Needless to say, by deep practicing, we build higher and automatic skills, we train our neurological signals to borrow a specific path and to increase the quantity of myelin in our brain.
How to rewire our brain while being cognizant of myelin
Theses studies are still in the early ages. However, deep practicing, repeating an action, watching talented, skilled people allows us to imitate them, to rewire our brain.
According to Ericsson’s research, to optimize the level of myelin in your brain, it is detrimental to practise daily between 3 to 5 hours.
The Ignition Process
According to Daniel Coyle, talents come from more than genes and environment. Deep practice, not enjoyable at first, is the first step to developing talent and requires time, commitment, energy and passion.
The second step is understanding and implementing the ignition process which allows us to create and sustain motivation. Ignition operates through emotion and visualization of the future, sparks intense unconscious response and accelerates progress.
Moreover, this process does not follow basic and regular rules. The ignition process is triggered by certain signals or primal cues, by a lack of safety, by education, by exposure to a different environment and to aspirational figures. It is also triggered by words, motivational and inspirational language, by high value messages, by praises and affirmations.
To get people motivated, it is important to “speak to the ground-level effort, affirming the struggle”, to congratulate them on their hard work. To sustain the ignition process, one must have self-discipline, understand their priorities and be accountable for their errors.
Identifying and Igniting talent in others
Talent coaches are viewed as great leaders and teachers because ignite our talent and using our talents can change our lives and those of others around us. Talent coaches:
- Are people who were talented but unsuccessful but who have taken the time out to identify the reasons why.
- Are generally quite and reserved.
- Are warm and empathetic.
- Listen more than they speak.
- Offer short targeted advice instead of motivational and inspirational speeches.
- Are committed to and are sensitive to their students, to the people that they coach. For example, they customize their messages to their students.
- Are sharp and capture every information regarding their student.
- Pay attention to details, rehearse the words that they will potentially use.
- Measure their voice, control their body language.
- Live by their values and principles.
- Breaks down their message in “chunks” and understand the importance of deep practice.

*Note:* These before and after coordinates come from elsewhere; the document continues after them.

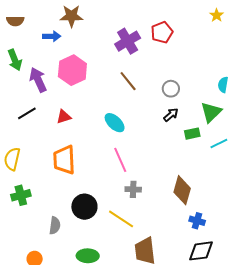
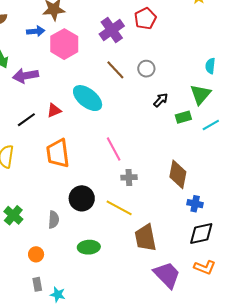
pink hexagon: (72, 70) -> (64, 44), moved
purple arrow: (38, 80) -> (26, 76), turned -70
gray circle: (171, 89) -> (146, 69), moved
black line: (27, 113) -> (26, 120), moved
cyan ellipse: (115, 123) -> (88, 98), moved, size x1.4
green cross: (21, 195) -> (13, 215), moved, turned -30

- Have an ability to locate the strengths, the sweet spots of an individual and to pull them out their shell and out of their comfort zone.
It is clear to say that the spotlight is rarely shun upon the coach, that teaching and leading is a skill on its own and the best coaches spend decades nurturing their coaching skills.

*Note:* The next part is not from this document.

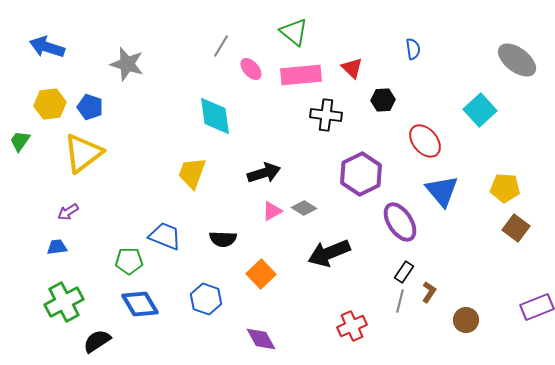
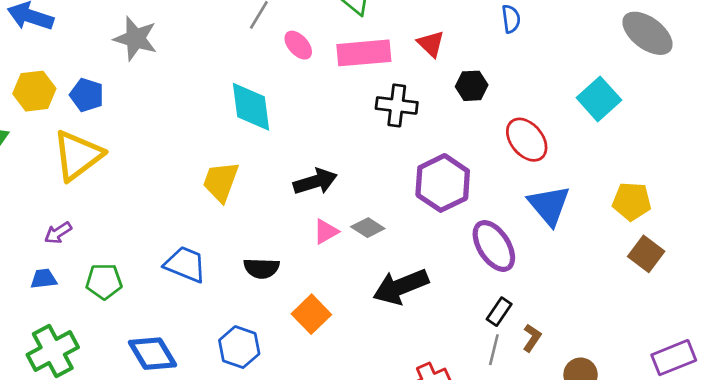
green pentagon: (129, 261) -> (104, 281), moved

To help young talented people to build their skills, it is important to seek out someone talented but who doesn’t seem like it, someone who is wise, who doesn’t engage in small talk, who doesn’t necessarily have diplomas or graduated from summa cum laude from a top-notch school.

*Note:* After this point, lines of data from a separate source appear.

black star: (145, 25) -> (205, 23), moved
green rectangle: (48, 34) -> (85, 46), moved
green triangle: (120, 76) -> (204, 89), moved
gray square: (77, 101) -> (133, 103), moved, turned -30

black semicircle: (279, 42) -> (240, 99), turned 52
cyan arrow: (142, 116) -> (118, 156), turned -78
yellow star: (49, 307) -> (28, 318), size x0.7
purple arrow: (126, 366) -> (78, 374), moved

In The Talent Code, David Coyle is an easy to read book that ambitiously identifies the origin of talent in individuals. He gives an interesting spin on how talent is created—not born— and nurtured. To prepare for his book, David Coyle had to travel for research, had to interview scientists, coaches and teachers and to visit talent hotbeds.
The Talent Code is extremely useful to people who are shy, introverted, who lack motivation and the fire necessary to pursue their gift, who seek to coach and lead and who seek a strategy to build strong skills.
It is also detrimental in the music industry, in business, in corporate , in the education and sport fields. Furthermore, after reading this book, I have a greater respect for people with talent but also for people who are able to nurture talent in others.
The conventional way to explain this kind of concentrated talent is to attribute it to a combination of genes and environment, a.k.a. nature and nurture.